Judges hold that Cooley Law School is not accountable for its representations about graduate employment
A dozen former Thomas M. Cooley Law School students sued the private, for-profit, institution, arguing that the school had defrauded them by representations about graduate employment and income. This week, the dismissal of the students' lawsuit was upheld by the Sixth Circuit. The appellate judges noted that the average student spent $38,000 dollars per year in tuition, plus another estimated average of $16,000.00 of living expenses, only to graduate into a job market where there are law positions for only half of the total law school graduates.
The judges pointed out that the Law School pays its Dean more than half-a-million dollars annually, making him one of the highest-paid law school deans in the country, while also paying a former dean nearly $400,000.00. Eleven other Law School employees earn between $200,000.00 and $250,000.00. In the meantime, Cooley has "the lowest admissions standards of any accredited or provisionally accredited law school in the country," accepting 83% of applicants. It also has the lowest LSAT scores and undergraduate grades of any school. It's retention rates are startlingly low, as well: almost 32% of students don't enroll for a second year; ten percent of second year students don't return for a third year, and in 2008 about 3 percent of third-year students don't finish. When they do finish, they are burdened with, on average, $105,798 inj student loan debt.

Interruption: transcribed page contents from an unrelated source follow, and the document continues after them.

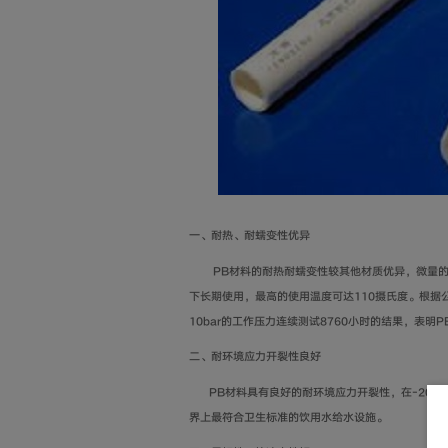
一、耐热、耐蠕变性优异
PB材料的耐热耐蠕变性较其他材质优异，微量的蠕
下长期使用，最高的使用温度可达110摄氏度。根据公
10bar的工作压力连续测试8760小时的结果，表明
二、耐环境应力开裂性良好
PB材料具有良好的耐环境应力开裂性，在-20摄
界上最符合卫生标准的饮用水给水设施。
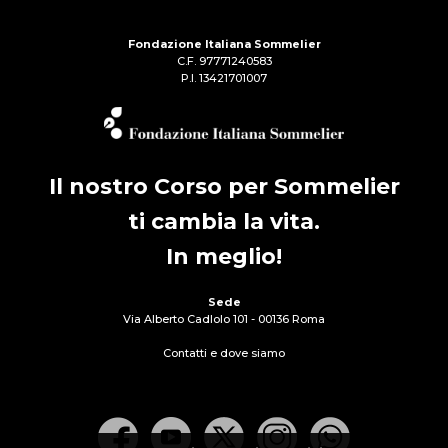
Fondazione Italiana Sommelier
C.F. 97771240583
P.I. 13421701007
Il nostro Corso per Sommelier
ti cambia la vita.
In meglio!
Sede
Via Alberto Cadlolo 101 - 00136 Roma
Contatti e dove siamo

The students alleged that they were misled into this debacle by the "Thomas M. Cooley Law School Employment Report and Salary Survey" which suggests that about 76% of students are employed within nine months of graduation (the 2010 figure) and that the "average starting salary of all graduates" was $54,796.00." The suing students argued that these statistics were false representations of reality and that they so mis-represented the truth that the Law School should be held accountable.
The judges cited a variety of reasons for rejecting the students' claims. First they pointed to the employment figures and noted that Cooley didn't actually claim that these graduates were actually employed in law or related fields--even though the numbers were divided by categories that implied as much (i.e., "private practice, government, public interest, judicial clerkship, academic, business," etc.). Since the statements were not expressly limited to law-related jobs, they were not lies.
With regard to the salary, the Court held that it was apparent on the face of Cooley's representations that the statements could not reasonably be relied upon. The Court ignored the "and" in the title of the document, holding that it should have been apparent that the salary figures were a product of a survey and therefore not the "average of all graduates" that the document falsely claimed. ("Despite the statement's untruth...")
Lastly, the Court held that Cooley's practices, however deceptive, were not subject to the MIchigan Consumer Protection Act because the entering students were looking to better themselves in a career--and therefore Cooley was not selling a consumer product.
Finally, Cooley wasn't guilty of silent fraud because it was under no duty to disclose or publish accurate figures. Since none of the students could prove that they had asked Cooley for true figures, they couldn't hold Cooley responsible for providing the misleading information it did provide.
The School and this decision should be a source of pride to our state and to the Law School's graduates. They are certainly a comment on the state of our law. I wonder if Cooley sponsors an ethics class and who teaches it?